■ PROBLEM REQUIREMENTS
From the listing below, copy only the lines from the line that contains "Privatumo nustatymai (85, 2476)" to the line that contains "Daugiau informacijos (67, 1105)", counting those two lines as part of the copy.

BEGIN SOURCE MATERIAL

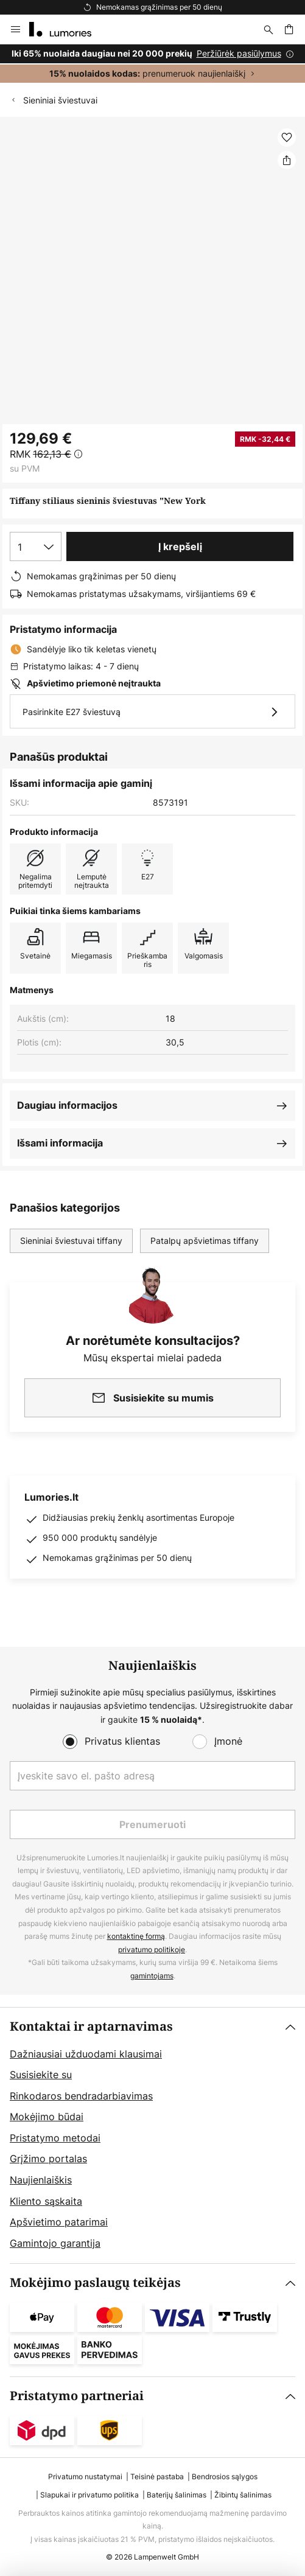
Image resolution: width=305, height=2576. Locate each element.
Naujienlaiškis (41, 2180)
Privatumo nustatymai (85, 2476)
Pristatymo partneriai (77, 2396)
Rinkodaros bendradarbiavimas (81, 2096)
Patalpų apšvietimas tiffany (204, 1240)
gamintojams (152, 1975)
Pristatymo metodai (55, 2138)
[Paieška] (268, 29)
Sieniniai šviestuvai (60, 100)
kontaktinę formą (136, 1936)
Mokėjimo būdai (46, 2116)
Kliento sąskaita (46, 2201)
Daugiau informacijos (67, 1105)
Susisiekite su (41, 2074)
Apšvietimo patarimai (59, 2222)
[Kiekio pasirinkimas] (35, 546)
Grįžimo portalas (48, 2158)
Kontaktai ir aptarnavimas (91, 2027)
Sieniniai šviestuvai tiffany (71, 1240)
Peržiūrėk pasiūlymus (239, 53)
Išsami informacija (60, 1143)
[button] (287, 137)
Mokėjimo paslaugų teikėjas (95, 2283)
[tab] (152, 2136)
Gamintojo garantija (55, 2243)
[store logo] (67, 29)
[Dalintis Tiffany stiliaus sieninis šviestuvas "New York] (287, 160)
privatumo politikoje (151, 1949)
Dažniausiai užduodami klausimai (86, 2054)
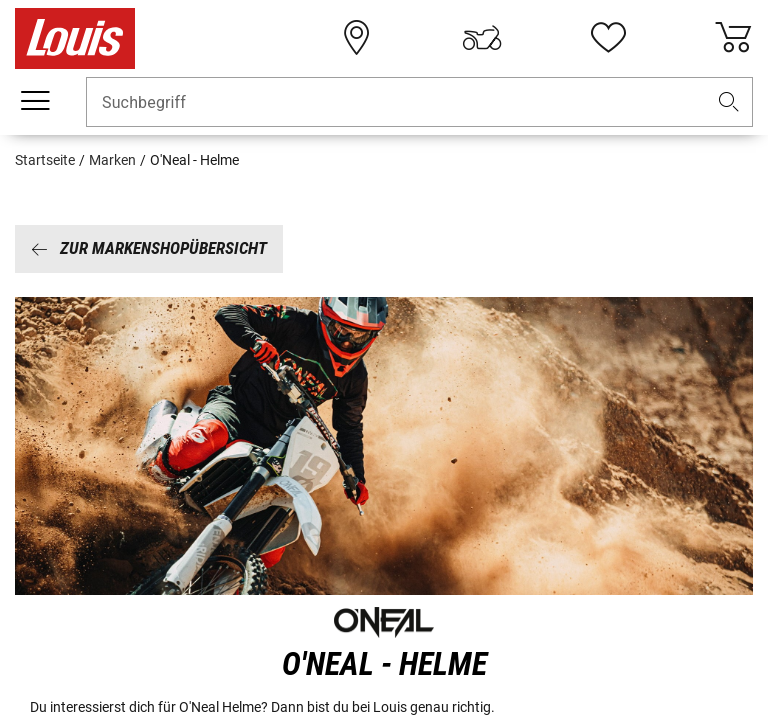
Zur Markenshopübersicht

END SOURCE MATERIAL

■ PROBLEM SOLUTION
Privatumo nustatymai (85, 2476)
Pristatymo partneriai (77, 2396)
Rinkodaros bendradarbiavimas (81, 2096)
Patalpų apšvietimas tiffany (204, 1240)
gamintojams (152, 1975)
Pristatymo metodai (55, 2138)
[Paieška] (268, 29)
Sieniniai šviestuvai (60, 100)
kontaktinę formą (136, 1936)
Mokėjimo būdai (46, 2116)
Kliento sąskaita (46, 2201)
Daugiau informacijos (67, 1105)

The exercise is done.